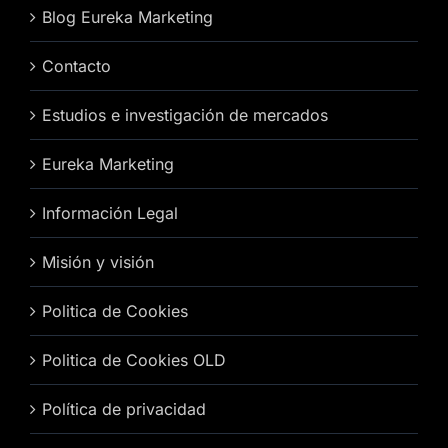
Blog Eureka Marketing
Contacto
Estudios e investigación de mercados
Eureka Marketing
Información Legal
Misión y visión
Politica de Cookies
Politica de Cookies OLD
Política de privacidad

========================================

__Work required__: Search the data for the string "Marketing" and copy out every line where it is found.

__Task solution__:
Blog Eureka Marketing
Eureka Marketing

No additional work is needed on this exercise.